Kraenzler v. Brace, 2008AP1709, stands for the proposition that provisions of a security agreement may not completely set aside a debtor's rights under the U.C.C. in the event of default.
The legal analysis conducted by the Court of Appeals focuses on the language of a security agreement between Brace and Kraenzler. Kraenzler, the borrower, pledged stamping dies as security for a loan extended by Brace to fund a business venture. Kraenzler ultimately defaulted on his obligations under the loan, and Brace located and sold the stamping dies to a third party. Kraenzler sued Brace for violation of his rights as a debtor in default under Wis. Stat. §409.602, which requires a "commercially reasonable sale" by a secured party. The security agreement provided that the ownership of the stamping dies, which served as the collateral, transferred to Brace upon default. Brace argued, pursuant to Wis. Stat. §401.102(3), that upon default, Kraenzler did not have any additional rights beyond those identified in the security agreement. Kraenzler, on the other hand, argued that the rights listed in Wis. Stat. § 409.602 are an exception to the provision in §401.102(3) that permits the U.C.C. to be varied by agreement.
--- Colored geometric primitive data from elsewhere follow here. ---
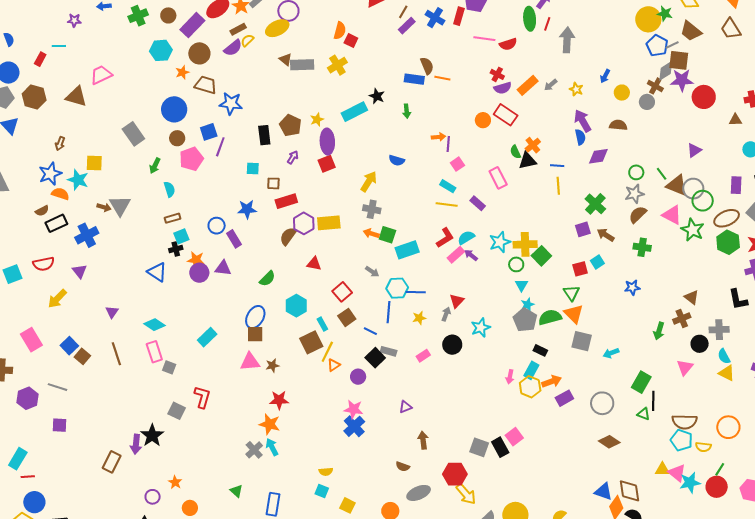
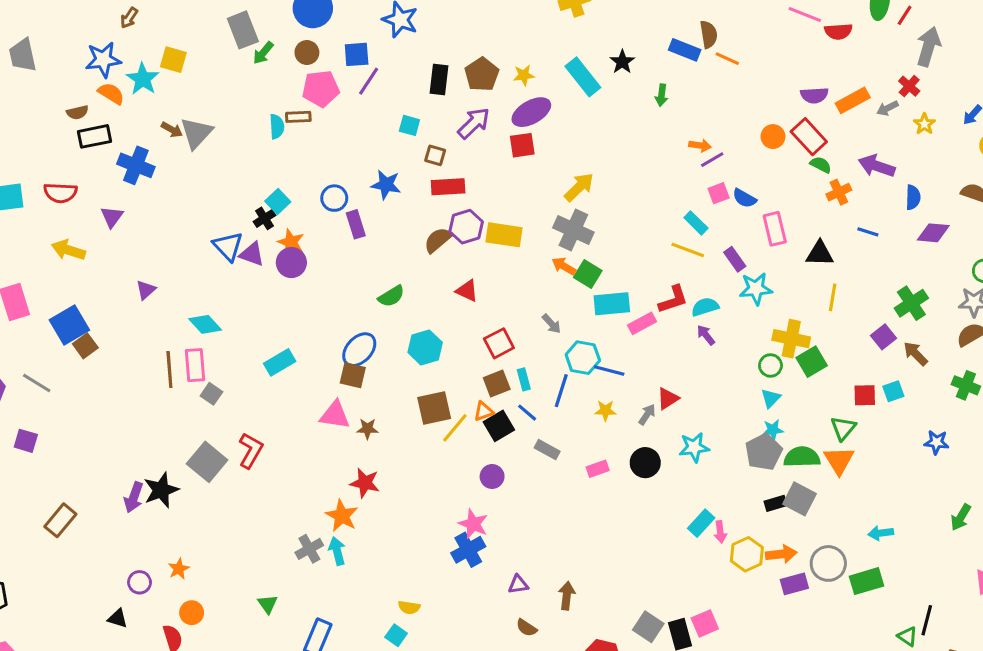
red cross: (497, 74) -> (909, 86), moved
cyan rectangle: (354, 112) -> (583, 77), turned 65
purple arrow: (583, 121) -> (877, 166), moved, turned -55
purple ellipse: (327, 142) -> (531, 112), turned 50
purple line: (448, 144) -> (712, 160), turned 42
green semicircle: (515, 152) -> (821, 165), moved, turned 128
purple arrow: (293, 157) -> (474, 123), size x1.6
blue semicircle: (397, 160) -> (744, 198), moved
black triangle: (527, 161) -> (820, 254), moved
green arrow: (155, 166) -> (263, 53), moved
yellow line: (558, 186) -> (833, 297), moved
gray cross: (372, 209) -> (573, 230), size x1.4
brown rectangle: (172, 218) -> (298, 117), moved
purple square: (583, 229) -> (883, 337), turned -35
blue cross: (87, 235) -> (136, 165), turned 35
cyan square: (181, 236) -> (278, 201), turned -35
cyan star: (500, 242) -> (756, 289), moved
black cross: (176, 249) -> (264, 218), turned -32
pink rectangle: (456, 255) -> (642, 323), moved
purple triangle: (223, 268) -> (252, 254), moved
yellow arrow: (57, 299) -> (68, 250), turned 50
cyan rectangle: (322, 324) -> (524, 379), moved
gray square: (582, 341) -> (799, 499), moved
blue square: (69, 346) -> (69, 325), size x1.4
black rectangle: (540, 350) -> (775, 503), turned -56
brown line: (116, 354) -> (169, 370), moved
black square: (375, 358) -> (499, 426), moved
orange triangle: (334, 365) -> (484, 411), moved
cyan rectangle: (531, 370) -> (701, 523), moved
pink arrow: (510, 377) -> (720, 532), turned -32
green rectangle: (641, 382) -> (866, 581), moved, turned 30
gray circle: (602, 403) -> (828, 563), moved
purple triangle: (405, 407) -> (518, 584), moved
gray square: (177, 411) -> (207, 462), size x1.4
brown rectangle: (112, 462) -> (60, 520), moved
The Court evaluated the relationship between Wis. Stat. §401.102(3), which allows parties in mutual agreement to opt out of the standard provisions governing commercial transactions, and Wis. Stat. §409.602, which governs rights of a debtor upon the event of default. Section 409.602 imposes specific duties upon a secured party to the defaulting debtor, including the requirement that the secured party sell the collateral in a "commercially reasonable manner." Relying upon
National Operating L.P. v. Mutual Life Ins. Co. of N.Y., 244 Wis.2d 839, 630 N.W.2d 116 (2001) as precedent, the Court of Appeals classified §409.602 as an "exception to the exception" and held that a debtor can never contract away certain rights, regardless of whether the contracting parties agree to the waiver.